Baiting is in many ways similar to phishing. However, this form of social engineering is counting on a person’s natural curiosity and desire to get something for free. Baiters may offer users free music or movie downloads, if they give them their login credentials to a certain site. (Of course, the only free thing they will get is a world of headaches!)
Some baits rely only on the element of human curiosity. The perfect example of how little it takes to trigger this natural reaction and potentially bring great harm to an organization was demonstrated back in 2006. A network security firm hired by a credit union to assess their network came up with a simple, clever way to bait employees into unwittingly giving them private data from their computers. They scattered 20 USB drives – set up with a Trojan virus to collect passwords and other information — throughout various areas of the facility frequented by employees (parking lot, smoking areas, etc.). They then stood back and watched as every single USB drive that was picked up (15 in all were found) was brought inside and popped into employee’s desktop machines! As the employees scrolled through the images planted on the drives, they did not know they were simultaneously sending all sorts of private data to (fortunately, in this case) the security team. You can read the article published back in 2006 here.
Quid Pro Quo
Although a lot like baiting, quid pro quo attacks are more transactional (as the name implies: I’ll do something for you if you do something for me.) Generally, the hacker is offering a service in exchange for an action that will supposedly make it possible. A common example is the hacker impersonating an IT staffer within a large organization (see pretexting above). They call up an employee (well, perhaps several employees until one takes the bait) claiming that they need their help in order to administer a software upgrade for their team that some “higher up” requested for their team. They request the employee to do something to make that possible (supply some password or turn off a firewall). The employee believes they are doing something to help the IT staffer fulfill his obligations AND are getting something in return. In fact, they are allowing the bad guy in to do something altogether different (install not an upgrade, but malware).

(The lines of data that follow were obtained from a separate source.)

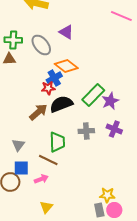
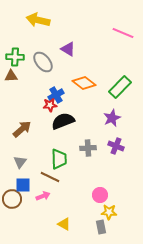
orange diamond: (66, 66) -> (84, 83), moved
green rectangle: (93, 95) -> (120, 87), moved
brown arrow: (38, 112) -> (22, 129), moved
yellow triangle: (46, 207) -> (64, 224), moved, turned -40
pink circle: (114, 210) -> (100, 195), moved

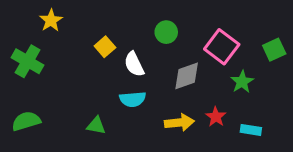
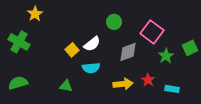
yellow square: (105, 47) -> (72, 50), moved
green square: (274, 50) -> (190, 48), moved
white semicircle: (134, 64) -> (92, 44), turned -102

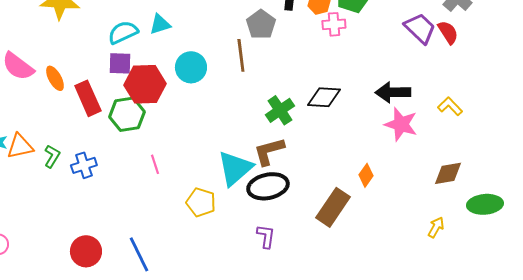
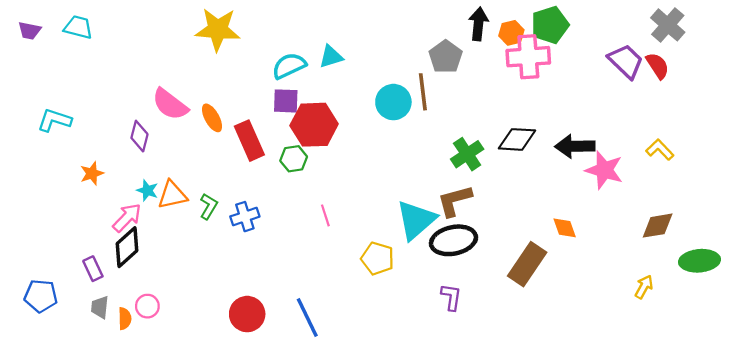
pink cross: (334, 24) -> (528, 57), size x1.6
cyan circle: (191, 67) -> (393, 102), moved
black arrow: (393, 92) -> (575, 146), moved
green hexagon: (127, 114) -> (294, 159), size x0.7
orange diamond: (366, 175) -> (565, 228), turned -55

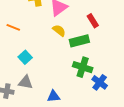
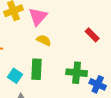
red rectangle: (93, 21) -> (92, 35), moved
green rectangle: (79, 41) -> (36, 69), moved, turned -60

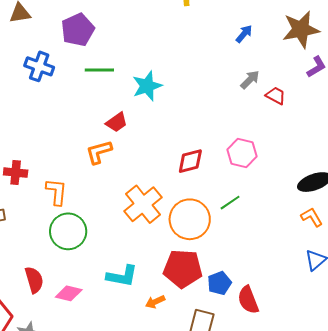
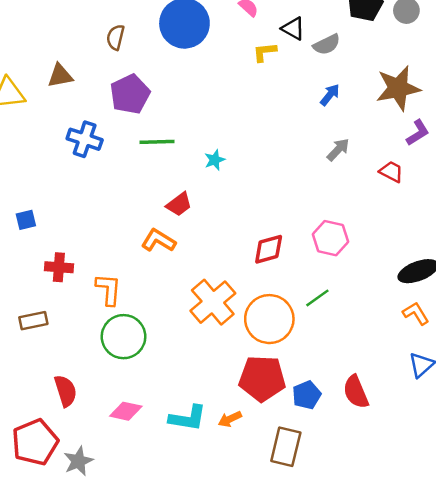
cyan star: (147, 86) -> (215, 160), size x0.6
red trapezoid: (276, 96) -> (391, 172), moved
orange L-shape: (99, 152) -> (158, 241), turned 48
cyan L-shape: (122, 276) -> (188, 418), moved
red semicircle: (34, 280) -> (66, 391), moved
red semicircle: (248, 300) -> (356, 392), moved

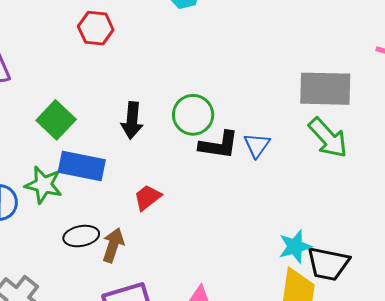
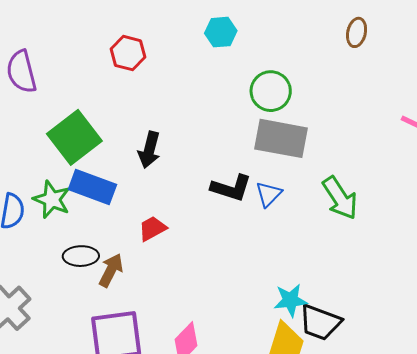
gray rectangle: (325, 89) -> (281, 138), moved
green circle: (193, 115) -> (271, 91), moved
green square: (56, 120) -> (74, 137), size x1.4

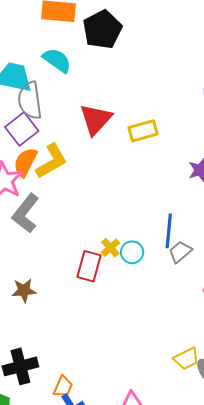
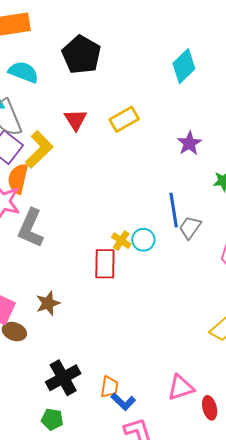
black pentagon: (102, 30) -> (81, 55), moved
red triangle: (96, 119) -> (76, 120), size x0.7
yellow L-shape: (52, 161) -> (39, 149), moved

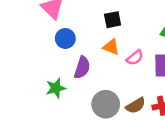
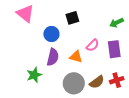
blue circle: (65, 38) -> (51, 34), moved
orange triangle: (111, 47) -> (76, 57), moved

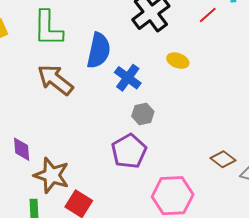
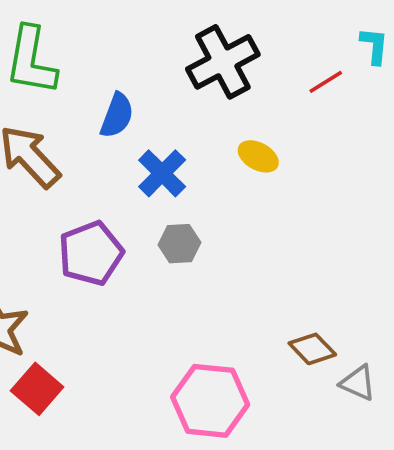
blue semicircle: (99, 50) -> (117, 115), size x0.7
purple pentagon: (129, 151) -> (91, 253), moved

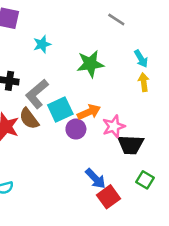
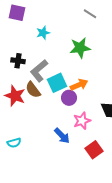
gray line: (116, 20) -> (90, 14), moved
pink star: (114, 126) -> (82, 121), moved
blue arrow: (95, 179) -> (62, 136), moved

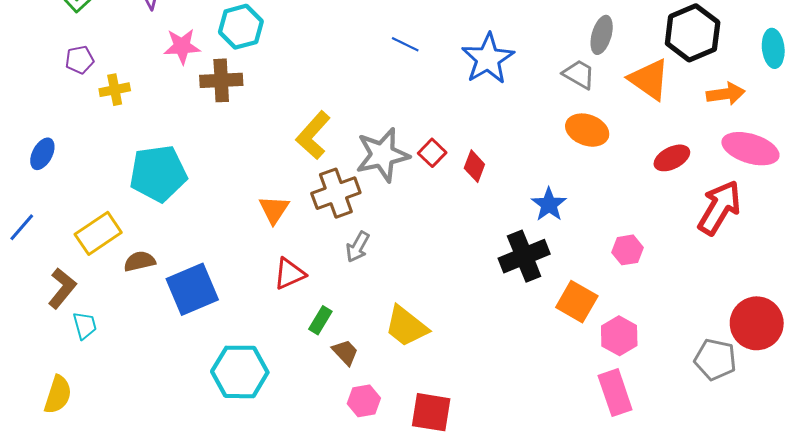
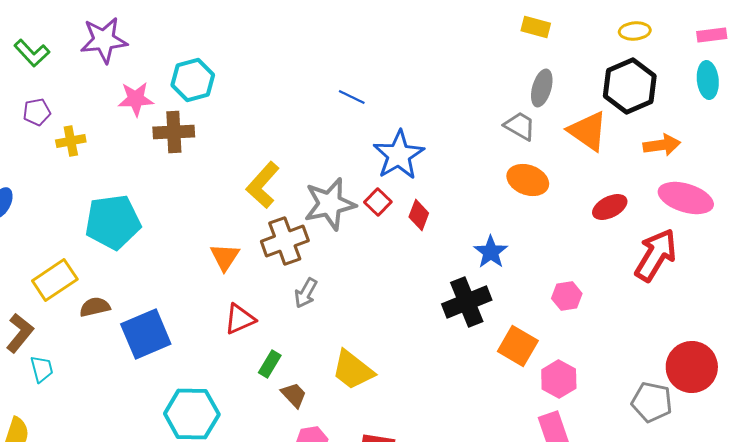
cyan ellipse: (773, 48) -> (708, 80), moved
blue star: (488, 59) -> (399, 155), moved

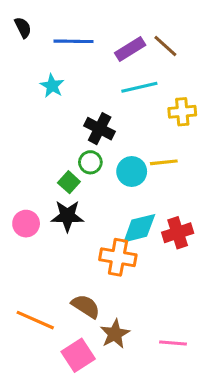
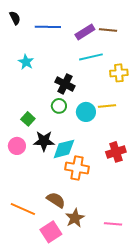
brown line: (165, 46) -> (108, 30), turned -36
cyan star: (52, 86) -> (26, 62), moved
green square: (69, 182) -> (28, 119), moved
cyan diamond: (139, 228) -> (64, 149), moved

Tips to avoid becoming a social engineering victim
- Consider the source – and then check it out. If little red flags went up while you were reading a message (based on some of what you read above, or just your genuine, human intuition), click on nothing. Leave email (or the text, if on your phone), and use your browser to check out URLs, or just go directly to the main website of organization supposedly seeking your input and proceed from there.
- Slow down. Re-read. Look for errors in spelling, wording or anything else that seems ”off”.
- If it sounds too good to be true – or in some cases, too strange to be true – it probably is. Investigate and verify. (See: Nigerian prince email scam, which has been around for a long time. Yet from what I just read here, continues to rake in big bucks to this day!)
- And it should go without saying: Make sure you have antivirus software or a security suite installed, and that it is up to date on all of your devices!